Despite these findings, the Panchayat's stop memo failed to reflect any objective conclusion or expert basis. Instead, it appeared to act pre-emptively, citing ongoing complaints and reports yet to be received.
“Section 233A is Not a Weapon of Pre-Emption — It Requires Factual Certainty, Not Suspicion”
The High Court explained the legal scheme of Section 233A, stating:
“Action for prohibiting a nearby workplace or machinery can be taken by the Village Panchayat / Secretary only if the abatement of the nuisance is found impracticable or the direction to abate nuisance is not obeyed… The Panchayat has not even issued a direction for abatement.”

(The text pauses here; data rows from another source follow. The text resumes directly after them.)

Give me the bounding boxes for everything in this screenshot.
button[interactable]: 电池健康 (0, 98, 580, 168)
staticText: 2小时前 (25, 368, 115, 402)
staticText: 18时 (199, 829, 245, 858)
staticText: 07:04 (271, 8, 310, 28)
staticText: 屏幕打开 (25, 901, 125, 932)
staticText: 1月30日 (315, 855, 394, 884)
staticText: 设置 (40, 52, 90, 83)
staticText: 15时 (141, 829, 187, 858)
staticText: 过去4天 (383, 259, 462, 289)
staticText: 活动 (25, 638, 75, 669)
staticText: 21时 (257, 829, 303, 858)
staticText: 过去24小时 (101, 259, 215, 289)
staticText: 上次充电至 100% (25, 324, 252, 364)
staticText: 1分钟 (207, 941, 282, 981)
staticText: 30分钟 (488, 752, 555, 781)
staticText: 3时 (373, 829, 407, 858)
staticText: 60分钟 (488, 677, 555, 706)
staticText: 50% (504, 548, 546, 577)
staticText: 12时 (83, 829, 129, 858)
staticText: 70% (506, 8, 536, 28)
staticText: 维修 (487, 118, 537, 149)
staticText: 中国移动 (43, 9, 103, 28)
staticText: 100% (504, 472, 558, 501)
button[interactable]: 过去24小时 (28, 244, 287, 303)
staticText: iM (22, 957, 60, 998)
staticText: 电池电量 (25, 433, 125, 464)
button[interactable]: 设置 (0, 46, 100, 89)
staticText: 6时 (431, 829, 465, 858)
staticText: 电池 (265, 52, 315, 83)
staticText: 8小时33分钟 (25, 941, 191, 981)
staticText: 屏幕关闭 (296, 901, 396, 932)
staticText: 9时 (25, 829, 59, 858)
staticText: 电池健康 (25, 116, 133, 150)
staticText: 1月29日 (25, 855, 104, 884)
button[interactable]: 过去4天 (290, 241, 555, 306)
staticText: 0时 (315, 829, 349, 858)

The judgment drew heavily from Lizy Aby v. State of Kerala [2021 (1) KLT 374], in which the Court had previously clarified:
“Without arriving at a conclusion based on materials including expert opinion... the Secretary cannot issue a prohibitory order under sub-section (3) of Section 233A.”
The Court found the Panchayat’s approach in conflict with this legal precedent and accordingly quashed the stop memo.

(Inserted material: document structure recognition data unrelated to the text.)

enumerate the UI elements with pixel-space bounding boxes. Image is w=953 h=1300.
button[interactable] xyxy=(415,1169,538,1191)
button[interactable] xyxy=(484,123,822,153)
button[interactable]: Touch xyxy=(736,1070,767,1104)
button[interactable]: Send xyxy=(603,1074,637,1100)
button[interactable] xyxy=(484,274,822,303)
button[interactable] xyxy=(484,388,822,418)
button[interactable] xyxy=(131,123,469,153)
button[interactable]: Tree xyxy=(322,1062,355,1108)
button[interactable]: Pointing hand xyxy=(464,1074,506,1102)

“Environmental Concerns Must Follow Due Process — Panchayat Can Act Only After Reports and Hearing”
The Court did not close the door on further action. Instead, it issued a direction:
“The Secretary shall take a decision in the matter as to whether the provisions of Section 233A(3) are to be invoked, after obtaining necessary reports from the District Geologist, Pollution Control Board and Kerala Water Authority, and affording an opportunity of being heard to the quarry owner.”

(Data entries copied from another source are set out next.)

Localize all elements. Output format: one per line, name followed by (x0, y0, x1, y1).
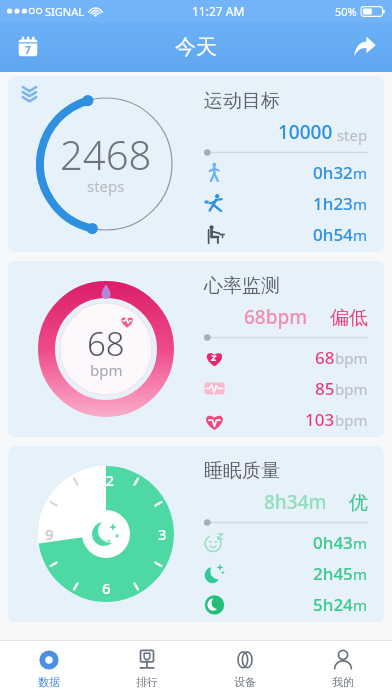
staticText: 0h43 (313, 531, 353, 554)
staticText: 103 (305, 408, 335, 431)
staticText: 3 (158, 524, 167, 544)
staticText: 排行 (136, 675, 158, 689)
staticText: 运动目标 (204, 89, 280, 113)
staticText: bpm (335, 348, 368, 368)
staticText: m (353, 595, 368, 615)
staticText: 10000 (278, 119, 333, 145)
staticText: m (353, 194, 368, 214)
staticText: 68 (87, 321, 125, 366)
staticText: bpm (335, 410, 368, 430)
button[interactable]: 2468 (8, 76, 384, 252)
staticText: bpm (90, 360, 123, 380)
button[interactable]: 数据 (0, 641, 98, 696)
staticText: 0h54 (313, 223, 353, 246)
staticText: 0h32 (313, 161, 353, 184)
staticText: 心率监测 (204, 274, 280, 298)
staticText: 7 (25, 43, 31, 57)
staticText: 优 (349, 491, 368, 515)
staticText: m (353, 225, 368, 245)
staticText: 睡眠质量 (204, 459, 280, 483)
button[interactable]: Share (344, 27, 384, 67)
staticText: 8h34m (264, 489, 327, 515)
staticText: 85 (315, 377, 335, 400)
button[interactable]: Calendar (8, 27, 48, 67)
button[interactable]: 12 (8, 446, 384, 622)
staticText: 9 (45, 524, 54, 544)
button[interactable]: 排行 (98, 641, 196, 696)
staticText: 50% (335, 4, 357, 19)
button[interactable]: 68 (8, 261, 384, 437)
staticText: m (353, 564, 368, 584)
staticText: 今天 (175, 34, 217, 60)
staticText: step (333, 125, 368, 145)
button[interactable]: 我的 (294, 641, 392, 696)
staticText: 11:27 AM (192, 3, 245, 19)
button[interactable]: 设备 (196, 641, 294, 696)
staticText: 2468 (60, 127, 152, 181)
staticText: 2h45 (313, 562, 353, 585)
staticText: 5h24 (313, 593, 353, 616)
staticText: m (353, 533, 368, 553)
staticText: 偏低 (330, 306, 368, 330)
staticText: steps (87, 176, 125, 196)
staticText: 数据 (38, 675, 60, 689)
staticText: 12 (97, 470, 115, 490)
staticText: bpm (335, 379, 368, 399)
staticText: SIGNAL (45, 4, 84, 19)
staticText: 我的 (332, 675, 354, 689)
staticText: 1h23 (313, 192, 353, 215)
staticText: m (353, 163, 368, 183)
staticText: 68 (315, 346, 335, 369)
staticText: 68bpm (244, 304, 308, 330)
staticText: 设备 (234, 675, 256, 689)
staticText: 6 (102, 578, 111, 598)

These reports must be submitted within one month of the judgment.
“Delegation of Road Maintenance to Quarry Owner Must Not Exclude Panchayat's Duty”
Another key issue in the petitions was the delegation of maintenance of the public road—used by heavy quarry vehicles—to the quarry operator. Residents alleged that the road was in a dilapidated condition, unfit for safe use.
The Court did not cancel this delegation but clarified:
“The 1st respondent shall see that the road in question is maintained in perfect condition… and if damage to the road is due to quarry activities, the Panchayat may demand compensation and ensure motorability.”
“Licence Cannot Be Cancelled Merely Because It Was Issued Under Court Direction”
In W.P.(C) No. 32702/2022, another local petitioner challenged the Single Window Clearance Board’s grant of quarry licence. The Court rejected this challenge, noting that:
“The licence was granted based on a direction issued by this Court in W.P.(C) No. 20725/2020... There is no merit in the contention that a proper hearing was not given.”
Similarly, W.P.(C) No. 25327/2023, which sought to challenge the environmental clearance and mining lease granted to the quarry operator, was dismissed. The Court held that these orders were appealable under the relevant statutes and refused to intervene, leaving the petitioner at liberty to pursue alternative legal remedies.
“Judicial Scrutiny Must Balance Environmental Justice with Legal Process — Rights Cannot Be Suspended on Allegations Alone”
In its concluding remarks, the High Court carefully balanced environmental sensitivity with procedural integrity:
“Setting aside of the stop memo will not preclude the Panchayat from invoking Section 233A in future… but only after reports are received, and the quarry owner is heard.”
By insisting on strict compliance with law, expert evidence, and procedural fairness, the Kerala High Court laid down a crucial precedent that municipal or local authorities cannot act punitively against legally operating establishments based on unverified complaints or incomplete investigations.